1. What is Shell Scripting?


Concept:

Shell scripting means automating tasks you’d usually do manually in a terminal—listing files, copying, renaming, etc.

Python is now the language of choice for automation across all major OSes.

Explanation:

Lists all files and folders in the current directory, alphabetically, one per line.

Use Case:

Quickly inventory a working directory (e.g., before batch-processing files in a data pipeline, or after extracting a dataset).


In [9]:
import os
print("Files and folders:")
for f in sorted(os.listdir('.')):
    print(f)


Files and folders:
4.01_Introduction_to_Pandas.ipynb
4.02_Pandas_DataFrame.ipynb
4.03_Date_and_TimeDelta_in_Pandas.ipynb
4.04_Working_with_Text_Data.ipynb
HousePrices.csv
Lesson_04_Knowledge_Checks.pptx
Python_Shell.01.08.ipynb
Weather_data.csv
housing_data.csv
log_2025-08-01.txt
sample.txt


2. Shell, Kernel, and Terminal

Concept:

In traditional scripting, the shell acts as the go-between for the user and the kernel (OS core).

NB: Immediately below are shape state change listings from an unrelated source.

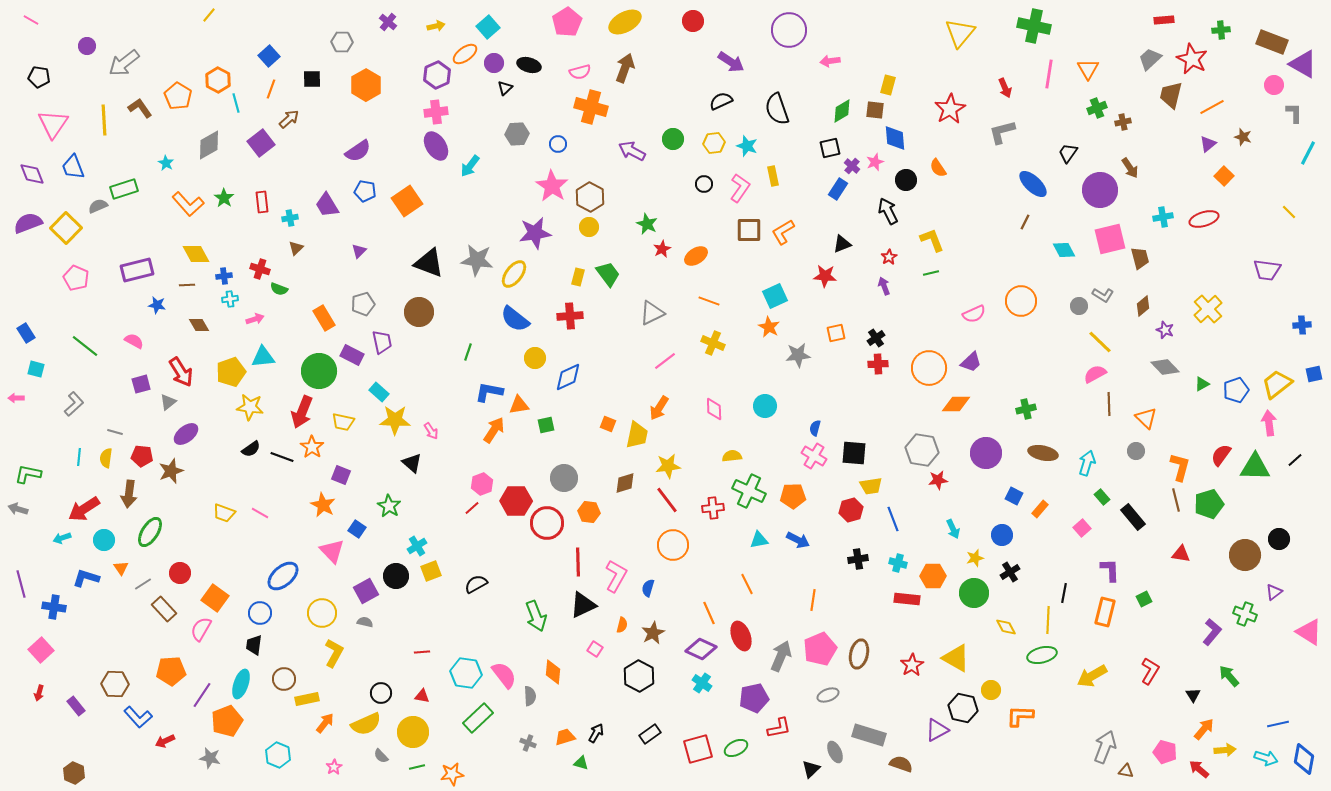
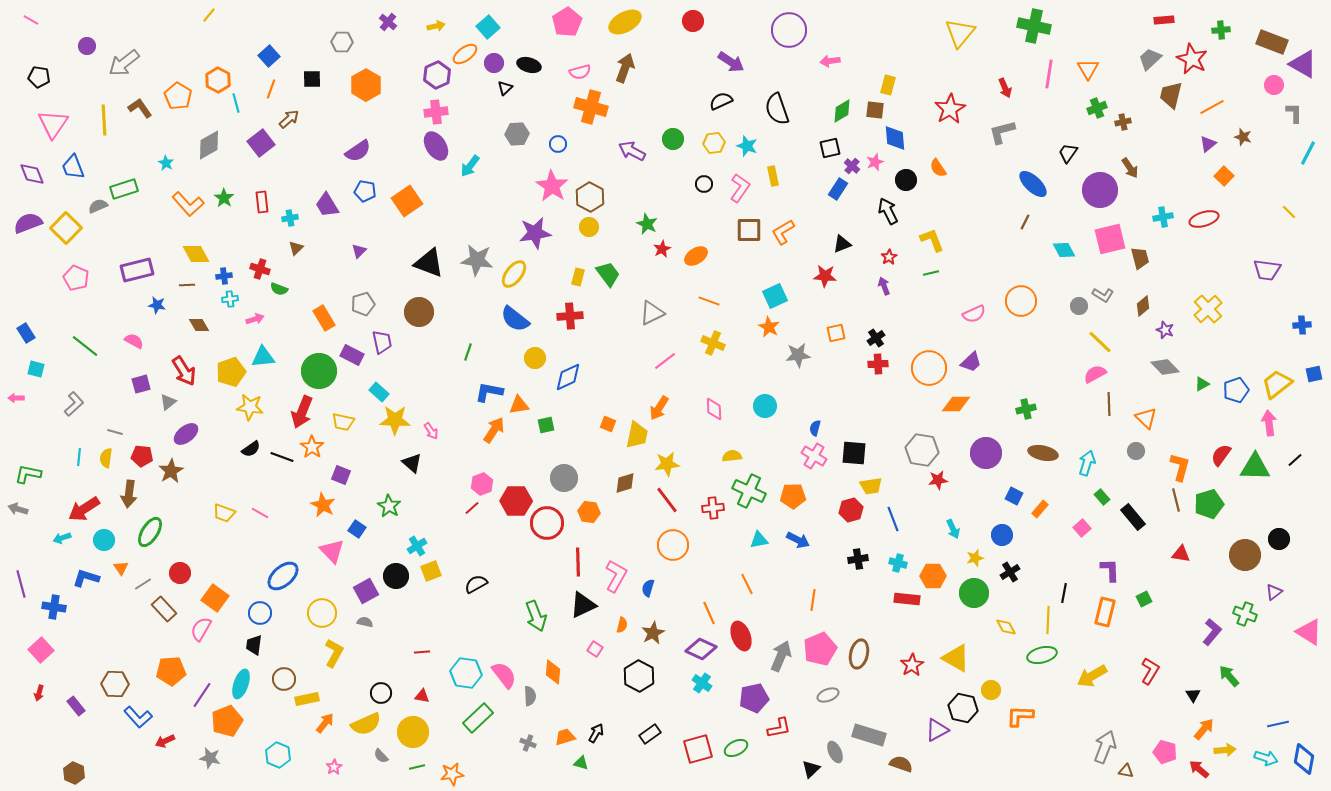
red arrow at (181, 372): moved 3 px right, 1 px up
yellow star at (668, 466): moved 1 px left, 2 px up
brown star at (171, 471): rotated 10 degrees counterclockwise
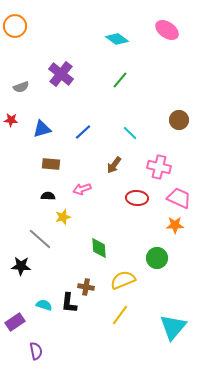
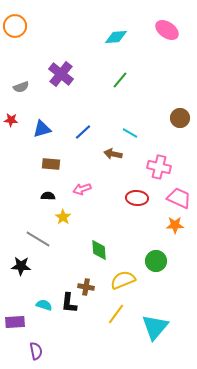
cyan diamond: moved 1 px left, 2 px up; rotated 40 degrees counterclockwise
brown circle: moved 1 px right, 2 px up
cyan line: rotated 14 degrees counterclockwise
brown arrow: moved 1 px left, 11 px up; rotated 66 degrees clockwise
yellow star: rotated 21 degrees counterclockwise
gray line: moved 2 px left; rotated 10 degrees counterclockwise
green diamond: moved 2 px down
green circle: moved 1 px left, 3 px down
yellow line: moved 4 px left, 1 px up
purple rectangle: rotated 30 degrees clockwise
cyan triangle: moved 18 px left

With Python, you interact directly with system APIs.

Explanation:

Identifies the running Python interpreter and OS.

Use Case:

Ensure scripts run correctly in heterogeneous environments (Windows, Linux, macOS)—vital for reproducibility in research or deployment.

In [10]:
import sys
print("Python executable:", sys.executable)
print("Platform:", sys.platform)


Python executable: c:\Users\jim\AppData\Local\Programs\Python\Python311\python.exe
Platform: win32


3. Elements of Shell Scripting in Python


Concept:

Automate routine filesystem operations—make, list, rename, and delete directories.

Explanation:

Creates and deletes a directory, showing the directory list after each step.

Use Case:

Set up temporary directories for processing large files, or tear down staging folders in CI/CD workflows.

In [11]:
import os

os.mkdir('testdir')
print("After mkdir:")
for f in sorted(os.listdir('.')):
    print(f)
os.rmdir('testdir')
print("After rmdir:")
for f in sorted(os.listdir('.')):
    print(f)


After mkdir:
4.01_Introduction_to_Pandas.ipynb
4.02_Pandas_DataFrame.ipynb
4.03_Date_and_TimeDelta_in_Pandas.ipynb
4.04_Working_with_Text_Data.ipynb
HousePrices.csv
Lesson_04_Knowledge_Checks.pptx
Python_Shell.01.08.ipynb
Weather_data.csv
housing_data.csv
log_2025-08-01.txt
sample.txt
testdir
After rmdir:
4.01_Introduction_to_Pandas.ipynb
4.02_Pandas_DataFrame.ipynb
4.03_Date_and_TimeDelta_in_Pandas.ipynb
4.04_Working_with_Text_Data.ipynb
HousePrices.csv
Lesson_04_Knowledge_Checks.pptx
Python_Shell.01.08.ipynb
Weather_data.csv
housing_data.csv
log_2025-08-01.txt
sample.txt




Concept:

Python scripts are cross-platform, easily readable, and integrate seamlessly with scientific libraries and data tools.


Explanation:

Prints working directory, files, and the current date.

Use Case:

Timestamp automated log files, or track which version of data/scripts were used in batch runs for compliance or audit trails.

In [12]:
import os
import datetime

print("Current working directory:", os.getcwd())
print("Files here:")
for f in sorted(os.listdir('.')):
    print(f)
print("Today is:", datetime.date.today())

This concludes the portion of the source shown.